Part 2: Pioneering New Modelling

In part one of this article, we highlighted an emerging, principled approach to creating neural network models. Going beyond the general transformer-based approaches that have become synonymous with AI, this approach captures the behaviour of physical systems with learned differential equations. In doing so, it has the potential to produce models that better generalise to new environments, creating surrogates that capture the inner workings of a system – not just statistical relationships between inputs and outputs. This paradigm has become fundamental to the work we’re doing at Mach42, underpinning all of the modeling work we do.
Our early work on physical systems, especially within fusion, convinced us of the power of this approach. Across a range of scenarios, from standard plasma physics simulations to fusion target modeling, we found again and again that conventional neural network approaches were – with a lot of manual configuration – able to predict simple physical parameters reasonably well. When it came to predicting continuous time behaviour, though – particularly under new physical conditions – conventional approaches fell short. Predictions were noisy, irregular and – worst of all – inaccurate. Dynamical-equation-based networks provided an immediate step change in our results: lower errors, higher stability, and models that had the potential to control systems in real time.
It’s within our primary focus area of electronic design automation – EDA – that we’ve seen the most compelling progress, though. Verification – the process of evaluating circuit designs and determining their fitness for purpose – is far-and-away the most time-consuming (and compute-resource intensive) aspect of circuit design. Creating fast circuit models suitable for verification has the potential to cut semiconductor design costs by billions of dollars across the industry. But it’s an extremely challenging task – standard modeling approaches, including those using neural networks, have repeatedly fallen short in a domain where accuracy and speed are critical.

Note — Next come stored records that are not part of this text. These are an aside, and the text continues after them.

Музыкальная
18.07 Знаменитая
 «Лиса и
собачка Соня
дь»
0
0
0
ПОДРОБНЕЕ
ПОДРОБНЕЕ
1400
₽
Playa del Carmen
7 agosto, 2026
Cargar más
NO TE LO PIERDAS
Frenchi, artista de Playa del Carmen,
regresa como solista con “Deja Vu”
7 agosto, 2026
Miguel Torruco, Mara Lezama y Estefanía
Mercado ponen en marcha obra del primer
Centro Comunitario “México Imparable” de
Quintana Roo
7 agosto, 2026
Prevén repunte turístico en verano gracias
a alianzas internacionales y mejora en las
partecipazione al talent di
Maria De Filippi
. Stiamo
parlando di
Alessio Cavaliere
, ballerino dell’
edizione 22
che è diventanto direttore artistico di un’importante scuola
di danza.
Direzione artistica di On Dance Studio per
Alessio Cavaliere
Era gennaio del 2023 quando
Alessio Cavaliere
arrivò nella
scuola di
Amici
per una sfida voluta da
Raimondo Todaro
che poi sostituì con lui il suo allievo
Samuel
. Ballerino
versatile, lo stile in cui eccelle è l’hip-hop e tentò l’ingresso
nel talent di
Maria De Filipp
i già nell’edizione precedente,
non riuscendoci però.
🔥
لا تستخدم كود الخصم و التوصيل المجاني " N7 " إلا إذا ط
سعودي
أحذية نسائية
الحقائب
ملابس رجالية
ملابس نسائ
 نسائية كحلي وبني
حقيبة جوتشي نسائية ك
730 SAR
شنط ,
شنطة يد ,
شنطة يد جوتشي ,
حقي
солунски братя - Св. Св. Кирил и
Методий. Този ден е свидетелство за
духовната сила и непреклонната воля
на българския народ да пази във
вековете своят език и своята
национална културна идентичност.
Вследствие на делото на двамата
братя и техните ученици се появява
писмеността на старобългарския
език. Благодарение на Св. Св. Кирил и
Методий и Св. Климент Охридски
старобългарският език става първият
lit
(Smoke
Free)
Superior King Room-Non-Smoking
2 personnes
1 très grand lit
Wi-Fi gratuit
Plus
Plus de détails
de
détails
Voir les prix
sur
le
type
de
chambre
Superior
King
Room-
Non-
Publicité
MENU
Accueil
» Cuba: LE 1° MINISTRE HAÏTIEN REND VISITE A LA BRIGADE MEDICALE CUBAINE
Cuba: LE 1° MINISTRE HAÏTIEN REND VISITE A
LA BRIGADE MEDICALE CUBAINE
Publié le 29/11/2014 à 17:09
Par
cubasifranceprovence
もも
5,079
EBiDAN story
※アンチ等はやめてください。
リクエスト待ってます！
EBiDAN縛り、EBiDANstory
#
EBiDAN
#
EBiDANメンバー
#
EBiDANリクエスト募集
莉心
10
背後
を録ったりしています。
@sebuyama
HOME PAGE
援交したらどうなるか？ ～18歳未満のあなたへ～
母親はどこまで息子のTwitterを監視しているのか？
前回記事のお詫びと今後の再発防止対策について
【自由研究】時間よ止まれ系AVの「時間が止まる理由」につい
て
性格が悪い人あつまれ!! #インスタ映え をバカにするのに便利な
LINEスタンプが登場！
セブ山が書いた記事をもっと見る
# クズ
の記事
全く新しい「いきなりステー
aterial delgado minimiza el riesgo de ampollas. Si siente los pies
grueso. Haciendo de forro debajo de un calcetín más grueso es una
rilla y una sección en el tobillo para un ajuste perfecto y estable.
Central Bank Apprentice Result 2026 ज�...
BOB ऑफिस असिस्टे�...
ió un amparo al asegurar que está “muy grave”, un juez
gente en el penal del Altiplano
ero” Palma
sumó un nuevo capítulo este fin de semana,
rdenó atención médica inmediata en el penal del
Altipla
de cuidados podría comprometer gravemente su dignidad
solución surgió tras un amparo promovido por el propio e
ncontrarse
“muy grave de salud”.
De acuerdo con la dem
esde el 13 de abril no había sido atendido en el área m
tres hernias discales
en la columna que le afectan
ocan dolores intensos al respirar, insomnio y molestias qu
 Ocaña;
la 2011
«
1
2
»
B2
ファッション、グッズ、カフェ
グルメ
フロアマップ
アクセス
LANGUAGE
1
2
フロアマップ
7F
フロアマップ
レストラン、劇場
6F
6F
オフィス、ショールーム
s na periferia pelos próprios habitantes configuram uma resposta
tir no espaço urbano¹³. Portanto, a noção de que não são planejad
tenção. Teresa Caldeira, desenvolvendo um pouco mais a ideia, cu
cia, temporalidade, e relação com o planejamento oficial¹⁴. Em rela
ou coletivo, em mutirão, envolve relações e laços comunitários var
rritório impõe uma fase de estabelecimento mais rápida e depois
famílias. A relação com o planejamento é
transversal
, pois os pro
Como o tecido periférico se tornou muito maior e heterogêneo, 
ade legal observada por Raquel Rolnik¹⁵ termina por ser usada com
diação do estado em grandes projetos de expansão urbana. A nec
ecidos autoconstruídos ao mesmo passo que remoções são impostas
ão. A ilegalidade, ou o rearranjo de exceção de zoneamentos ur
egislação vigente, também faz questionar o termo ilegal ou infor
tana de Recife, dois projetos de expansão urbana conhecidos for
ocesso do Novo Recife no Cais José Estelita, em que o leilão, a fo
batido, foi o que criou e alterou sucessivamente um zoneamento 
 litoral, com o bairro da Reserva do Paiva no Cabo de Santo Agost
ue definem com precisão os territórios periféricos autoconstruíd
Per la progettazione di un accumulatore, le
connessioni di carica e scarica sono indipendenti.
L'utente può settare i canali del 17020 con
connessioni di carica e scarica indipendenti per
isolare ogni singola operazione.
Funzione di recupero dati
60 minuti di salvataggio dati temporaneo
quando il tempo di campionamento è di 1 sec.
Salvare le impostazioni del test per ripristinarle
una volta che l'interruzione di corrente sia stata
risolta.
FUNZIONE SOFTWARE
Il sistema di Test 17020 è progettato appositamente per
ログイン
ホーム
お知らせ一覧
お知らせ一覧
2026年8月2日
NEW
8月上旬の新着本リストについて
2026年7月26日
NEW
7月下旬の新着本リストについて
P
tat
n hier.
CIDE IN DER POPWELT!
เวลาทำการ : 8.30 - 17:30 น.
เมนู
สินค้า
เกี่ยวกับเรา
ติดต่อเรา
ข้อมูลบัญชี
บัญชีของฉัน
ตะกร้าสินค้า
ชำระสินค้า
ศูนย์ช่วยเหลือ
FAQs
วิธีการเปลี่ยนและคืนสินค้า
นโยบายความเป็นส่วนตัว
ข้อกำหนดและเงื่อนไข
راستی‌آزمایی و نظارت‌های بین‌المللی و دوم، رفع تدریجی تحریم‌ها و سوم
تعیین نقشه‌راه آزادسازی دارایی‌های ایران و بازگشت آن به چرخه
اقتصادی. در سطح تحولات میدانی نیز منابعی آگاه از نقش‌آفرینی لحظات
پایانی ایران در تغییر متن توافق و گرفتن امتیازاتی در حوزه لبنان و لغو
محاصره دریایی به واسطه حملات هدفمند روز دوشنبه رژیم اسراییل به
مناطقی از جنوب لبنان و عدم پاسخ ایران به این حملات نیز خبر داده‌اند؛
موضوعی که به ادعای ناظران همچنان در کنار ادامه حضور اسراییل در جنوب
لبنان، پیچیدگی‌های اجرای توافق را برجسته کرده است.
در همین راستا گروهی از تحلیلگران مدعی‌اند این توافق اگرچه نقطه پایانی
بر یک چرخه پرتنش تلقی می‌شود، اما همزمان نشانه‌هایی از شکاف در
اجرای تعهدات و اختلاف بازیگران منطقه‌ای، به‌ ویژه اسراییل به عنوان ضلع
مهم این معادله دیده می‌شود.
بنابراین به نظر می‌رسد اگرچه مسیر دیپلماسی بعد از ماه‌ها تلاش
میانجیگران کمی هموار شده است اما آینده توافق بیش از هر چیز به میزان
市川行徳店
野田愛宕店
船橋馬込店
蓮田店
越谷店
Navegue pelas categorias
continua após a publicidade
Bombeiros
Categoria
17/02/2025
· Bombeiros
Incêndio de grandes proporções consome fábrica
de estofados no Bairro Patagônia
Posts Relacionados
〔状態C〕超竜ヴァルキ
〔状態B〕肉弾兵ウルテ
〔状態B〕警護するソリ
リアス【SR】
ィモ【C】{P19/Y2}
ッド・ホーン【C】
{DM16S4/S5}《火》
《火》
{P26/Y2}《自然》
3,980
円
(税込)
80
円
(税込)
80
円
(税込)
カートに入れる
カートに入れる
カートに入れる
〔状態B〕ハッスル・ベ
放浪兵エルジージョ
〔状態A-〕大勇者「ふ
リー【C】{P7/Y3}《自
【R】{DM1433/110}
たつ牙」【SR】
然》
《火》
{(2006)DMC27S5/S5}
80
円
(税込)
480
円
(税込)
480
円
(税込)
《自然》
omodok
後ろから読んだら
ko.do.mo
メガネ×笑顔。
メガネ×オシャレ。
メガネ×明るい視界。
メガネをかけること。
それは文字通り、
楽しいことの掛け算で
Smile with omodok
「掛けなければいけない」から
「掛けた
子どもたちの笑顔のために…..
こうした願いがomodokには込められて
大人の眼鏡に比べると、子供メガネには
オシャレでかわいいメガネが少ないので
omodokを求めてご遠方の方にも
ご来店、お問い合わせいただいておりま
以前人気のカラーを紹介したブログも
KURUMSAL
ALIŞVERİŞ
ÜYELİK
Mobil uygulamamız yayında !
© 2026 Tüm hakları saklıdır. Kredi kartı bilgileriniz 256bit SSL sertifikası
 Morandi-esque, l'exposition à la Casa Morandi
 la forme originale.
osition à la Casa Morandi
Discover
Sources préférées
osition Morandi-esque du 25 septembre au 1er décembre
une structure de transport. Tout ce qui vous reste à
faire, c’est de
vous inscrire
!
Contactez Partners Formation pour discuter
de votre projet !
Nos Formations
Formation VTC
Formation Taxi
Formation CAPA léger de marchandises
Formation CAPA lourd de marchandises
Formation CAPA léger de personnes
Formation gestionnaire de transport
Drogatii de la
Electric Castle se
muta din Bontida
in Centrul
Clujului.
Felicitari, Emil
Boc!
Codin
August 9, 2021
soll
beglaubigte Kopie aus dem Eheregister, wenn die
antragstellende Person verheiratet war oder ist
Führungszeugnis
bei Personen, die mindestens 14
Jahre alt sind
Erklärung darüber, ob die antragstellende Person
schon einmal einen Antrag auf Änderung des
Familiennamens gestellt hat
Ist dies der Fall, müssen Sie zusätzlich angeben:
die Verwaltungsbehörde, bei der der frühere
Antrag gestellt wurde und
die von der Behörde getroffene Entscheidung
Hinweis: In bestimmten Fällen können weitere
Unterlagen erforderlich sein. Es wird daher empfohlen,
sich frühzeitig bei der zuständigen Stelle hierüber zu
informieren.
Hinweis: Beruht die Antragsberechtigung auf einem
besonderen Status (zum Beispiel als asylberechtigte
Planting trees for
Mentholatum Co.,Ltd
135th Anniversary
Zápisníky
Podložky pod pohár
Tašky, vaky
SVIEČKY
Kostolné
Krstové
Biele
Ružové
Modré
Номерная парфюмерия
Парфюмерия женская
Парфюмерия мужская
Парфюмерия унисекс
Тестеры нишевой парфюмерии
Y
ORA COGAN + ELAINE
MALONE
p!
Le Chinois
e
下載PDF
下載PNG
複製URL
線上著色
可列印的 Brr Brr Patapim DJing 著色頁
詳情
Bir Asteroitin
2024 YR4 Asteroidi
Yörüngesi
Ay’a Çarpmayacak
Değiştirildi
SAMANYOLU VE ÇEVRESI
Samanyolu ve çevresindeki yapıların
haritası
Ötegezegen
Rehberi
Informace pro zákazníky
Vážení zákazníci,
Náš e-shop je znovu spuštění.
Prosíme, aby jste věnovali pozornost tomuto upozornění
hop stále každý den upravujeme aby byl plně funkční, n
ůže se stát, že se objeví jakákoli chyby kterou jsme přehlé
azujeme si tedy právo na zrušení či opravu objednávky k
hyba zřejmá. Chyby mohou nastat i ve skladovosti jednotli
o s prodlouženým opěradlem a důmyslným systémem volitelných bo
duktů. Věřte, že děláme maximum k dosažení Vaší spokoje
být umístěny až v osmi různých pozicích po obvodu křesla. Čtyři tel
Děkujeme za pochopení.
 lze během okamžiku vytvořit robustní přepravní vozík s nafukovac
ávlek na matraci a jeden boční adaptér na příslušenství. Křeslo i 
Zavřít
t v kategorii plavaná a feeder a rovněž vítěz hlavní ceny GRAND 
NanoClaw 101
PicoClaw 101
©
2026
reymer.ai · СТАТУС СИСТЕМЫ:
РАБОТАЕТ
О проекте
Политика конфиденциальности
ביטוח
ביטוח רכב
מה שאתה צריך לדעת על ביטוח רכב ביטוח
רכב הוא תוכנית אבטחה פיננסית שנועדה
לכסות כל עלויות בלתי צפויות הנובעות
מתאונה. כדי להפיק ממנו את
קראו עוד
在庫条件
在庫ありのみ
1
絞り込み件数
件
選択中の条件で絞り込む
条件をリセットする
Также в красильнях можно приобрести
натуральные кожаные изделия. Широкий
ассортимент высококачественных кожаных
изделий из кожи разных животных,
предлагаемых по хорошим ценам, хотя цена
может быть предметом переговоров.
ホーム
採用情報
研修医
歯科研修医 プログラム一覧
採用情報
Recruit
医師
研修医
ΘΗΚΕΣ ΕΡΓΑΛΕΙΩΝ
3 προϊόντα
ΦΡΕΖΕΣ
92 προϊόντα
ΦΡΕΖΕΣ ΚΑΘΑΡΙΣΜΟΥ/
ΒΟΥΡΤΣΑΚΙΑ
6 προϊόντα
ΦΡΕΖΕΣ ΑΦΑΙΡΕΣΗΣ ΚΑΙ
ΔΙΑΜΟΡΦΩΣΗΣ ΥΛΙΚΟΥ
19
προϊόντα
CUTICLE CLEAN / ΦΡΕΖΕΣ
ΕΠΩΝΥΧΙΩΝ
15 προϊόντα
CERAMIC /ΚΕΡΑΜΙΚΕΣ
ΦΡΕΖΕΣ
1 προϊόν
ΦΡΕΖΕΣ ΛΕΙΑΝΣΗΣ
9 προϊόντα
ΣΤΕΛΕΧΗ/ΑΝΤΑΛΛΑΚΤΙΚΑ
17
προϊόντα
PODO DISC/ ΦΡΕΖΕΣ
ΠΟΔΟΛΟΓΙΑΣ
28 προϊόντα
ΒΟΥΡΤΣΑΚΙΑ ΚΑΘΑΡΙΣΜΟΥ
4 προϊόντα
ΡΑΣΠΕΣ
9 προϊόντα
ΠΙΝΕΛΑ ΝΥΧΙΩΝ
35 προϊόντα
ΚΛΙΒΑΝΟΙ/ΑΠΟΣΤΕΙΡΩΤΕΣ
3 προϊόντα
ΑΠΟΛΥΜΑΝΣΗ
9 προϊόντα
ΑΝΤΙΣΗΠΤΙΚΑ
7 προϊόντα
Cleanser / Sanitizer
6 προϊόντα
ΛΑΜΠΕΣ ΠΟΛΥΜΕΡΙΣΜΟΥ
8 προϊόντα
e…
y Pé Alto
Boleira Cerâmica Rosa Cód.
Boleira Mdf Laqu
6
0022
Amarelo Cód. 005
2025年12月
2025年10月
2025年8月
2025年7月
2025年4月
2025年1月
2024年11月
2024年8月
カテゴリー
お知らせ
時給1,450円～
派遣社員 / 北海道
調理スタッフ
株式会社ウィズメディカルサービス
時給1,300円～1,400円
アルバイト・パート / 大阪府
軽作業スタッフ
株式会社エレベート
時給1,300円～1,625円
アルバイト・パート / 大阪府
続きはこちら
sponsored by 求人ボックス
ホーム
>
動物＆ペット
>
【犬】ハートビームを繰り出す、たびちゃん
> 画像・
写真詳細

By incorporating dynamical equations into our circuit models, though, we’ve not only been able to dramatically improve prediction fidelity – we’ve been able to develop circuit models with entirely new and more powerful capabilities. Most importantly, as a consequence of modeling in continuous time, we’ve been able to create accurate neural network models that can sit within existing, industry-standard simulators and behave near-identically to real designs – only orders of magnitude faster.
There’s certainly progress being made on the LLM front. Transformer-based models are improving every day, and, as our understanding of their capabilities grows, we continue to find new applications for them. When it comes to real-world physical systems, though, neural networks that capture dynamical equations are at the forefront of a new AI revolution – and, at Mach42, we’re excited to see where this leads us.